Extracted material:
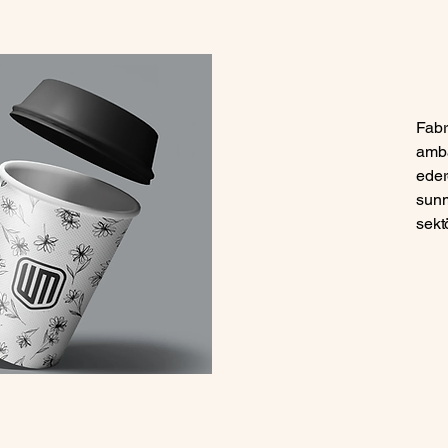
Fabr
amba
eder
sunm
sekt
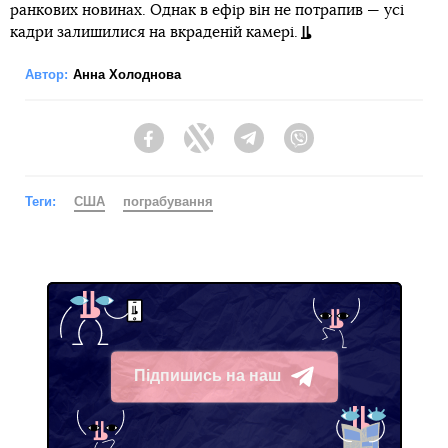
ранкових новинах. Однак в ефір він не потрапив — усі
кадри залишилися на вкраденій камері.
Автор:
Анна Холоднова
Facebook
Twitter
Telegram
Viber
Теги:
США
пограбування
Підпишись на наш
Telegram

Exercise:
Everything in the entries except the pictures must be duplicated exactly.

Task solution:
Fabr
amba
eder
sunm
sekt
ранкових новинах. Однак в ефір він не потрапив — усі
кадри залишилися на вкраденій камері.
Автор:
Анна Холоднова
Facebook
Twitter
Telegram
Viber
Теги:
США
пограбування
Підпишись на наш
Telegram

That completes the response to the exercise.